The Sun has a strong magnetic field, but one that is constantly on the move, to the extent that around every 11 years or so, Solar polarity flips: north becomes south, until another 11 years has passed when it flips back again. These Solar Cycles affect what happens at the surface of the Sun, such as the sunspots caused by those magnetic fields. Each cycle starts at Solar Minimum with very few or no sunspots, then rises mid-cycle towards Solar Maximum, where sunspots are numerous, before falling back towards the end. The total radiation emitted by the Sun – total solar irradiance (TSI) is the technical term – essentially defined as the solar flux at the Earth's orbital radius, fluctuates through this 11-year cycle by up to 0.15% between maximum and minimum.

Such short term and small fluctuations in TSI do not have a strong long term influence on Earth's climate: they are not large enough and as it's a cycle, they essentially cancel one another out. Over the longer term, more sustained changes in TSI over centuries are more important. This is why such information is included, along with other natural and human-driven influences, when running climate models, to ask them, “what if?"

An examination of the past 1150 years found temperatures to have closely matched solar activity for much of that time (Usoskin et al. 2005). But also for much of that time, greenhouse gas concentrations hardly varied at all. This led the study to conclude, " that at least this most recent warming episode must have another source."

TSI vs. T
Figure 2: Annual global temperature change (thin light red) with 11 year moving average of temperature (thick dark red). Temperature from NASA GISS. Annual Total Solar Irradiance (thin light blue) with 11 year moving average of TSI (thick dark blue). TSI from 1880 to 1978 from Krivova et al. 2007. TSI from 1979 to 2015 from the World Radiation Center (see their PMOD index page for data updates). Plots of the most recent solar irradiance can be found at the Laboratory for Atmospheric and Space Physics LISIRD site.

The slight decline in Solar activity after 1975 was picked up through a number of independent measurements, so is definitely real. Over the last 45 years of global warming, Solar activity and global temperature have therefore been steadily diverging. In fact, an analysis of solar trends concluded that the sun has actually contributed a slight cooling influence into the mix that has driven global temperature through recent decades (Lockwood, 2008), but the massive increase in carbon-based greenhouse gases is the main forcing agent at present.

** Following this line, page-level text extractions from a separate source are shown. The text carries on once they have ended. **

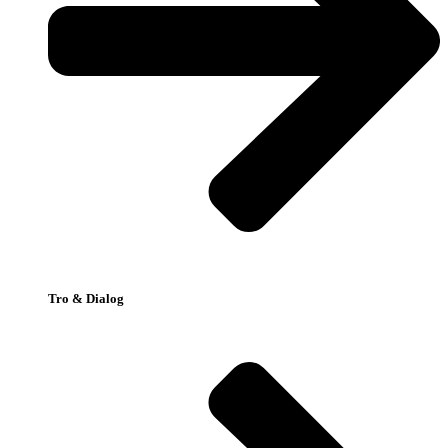
Tro & Dialog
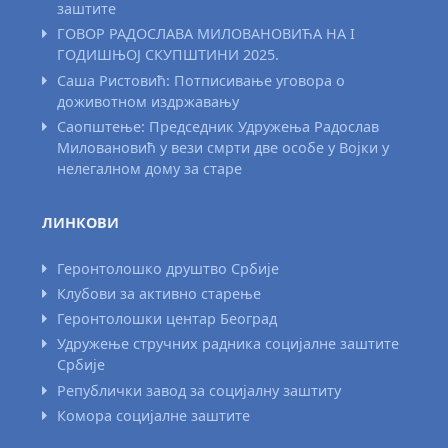
заштите
ГОВОР РАДОСЛАВА МИЛОВАНОВИЋА НА I
ГОДИШЊОЈ СКУПШТИНИ 2025.
Саша Ристовић: Потписивање уговора о
доживотном издржавању
Саопштење: Председник Удружења Радослав
Миловановић у вези смрти две особе у Војки у
нелегалном дому за старе
ЛИНКОВИ
Геронтолошко друштво Србије
Клубови за активно старење
Геронтолошки центар Београд
Удружење стручних радника социјалне заштите
Србије
Републички завод за социјалну заштиту
Комора социјалне заштите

Other studies tend to agree. Foster & Rahmstorf (2011) used multiple linear regression to quantify and remove the effects of the El Niño Southern Oscillation (ENSO) and solar and volcanic activity from the surface and lower troposphere temperature data.  They found that from 1979 to 2010, solar activity had a very slight cooling effect of between -0.014 and -0.023°C per decade, depending on the data set. A more recent graphic, from the IPCC AR6, shows these trends to have continued.

AR6 WGI SPM Figure 1 Panel p

Figure 3: Figure SPM.1 (IPCC AR6 WGI SPM) - History of global temperature change and causes of recent warming panel (b). Changes in global surface temperature over the past 170 years (black line) relative to 1850–1900 and annually averaged, compared to Coupled Model Intercomparison Project Phase 6 (CMIP6) climate model simulations (see Box SPM.1) of the temperature response to both human and natural drivers (brown) and to only natural drivers (solar and volcanic activity, green). For the full image and caption please click here or on the image.

Like Foster & Rahmstorf, Lean & Rind (2008) performed a multiple linear regression on the temperature data, and found that while solar activity can account for about 11% of the global warming from 1889 to 2006, it can only account for 1.6% of the warming from 1955 to 2005, and had a slight cooling effect (-0.004°C per decade) from 1979 to 2005.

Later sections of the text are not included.